Prompt:
Reproduce the full listing below unchanged, apart from the pictures.
*** Data supplied
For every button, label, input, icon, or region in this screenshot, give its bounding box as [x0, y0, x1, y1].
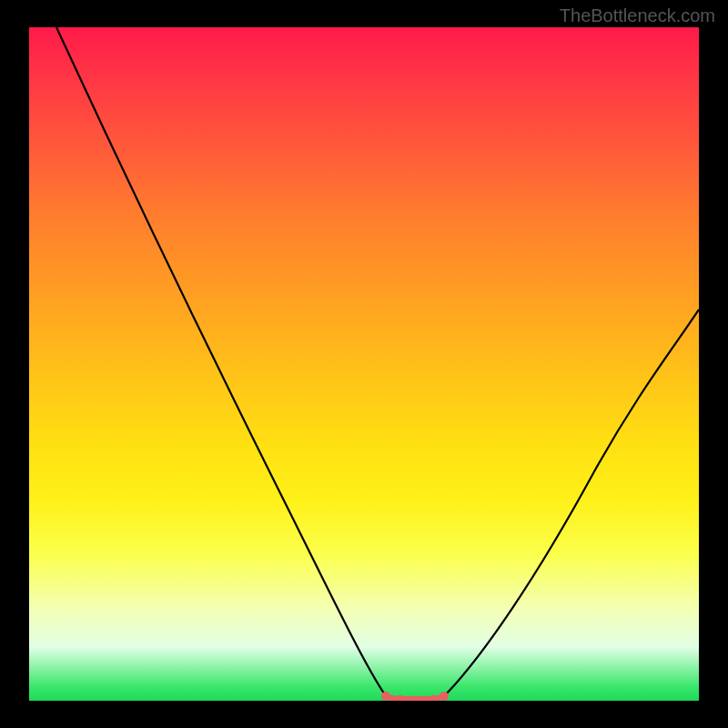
curve-left-branch: [56, 27, 386, 696]
valley-dot-left: [381, 692, 390, 701]
plot-area: [29, 27, 699, 701]
valley-bump: [430, 695, 436, 701]
watermark-text: TheBottleneck.com: [560, 5, 715, 26]
curve-overlay: [29, 27, 699, 701]
curve-right-branch: [444, 309, 699, 696]
valley-bump: [398, 695, 403, 701]
chart-container: TheBottleneck.com: [0, 0, 728, 728]
valley-dot-right: [440, 692, 449, 701]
******
Exercise response:
For every button, label, input, icon, or region in this screenshot, give its bounding box as [x0, y0, x1, y1].
curve-left-branch: [56, 27, 386, 696]
valley-dot-left: [381, 692, 390, 701]
plot-area: [29, 27, 699, 701]
valley-bump: [430, 695, 436, 701]
watermark-text: TheBottleneck.com: [560, 5, 715, 26]
curve-overlay: [29, 27, 699, 701]
curve-right-branch: [444, 309, 699, 696]
valley-bump: [398, 695, 403, 701]
chart-container: TheBottleneck.com: [0, 0, 728, 728]
valley-dot-right: [440, 692, 449, 701]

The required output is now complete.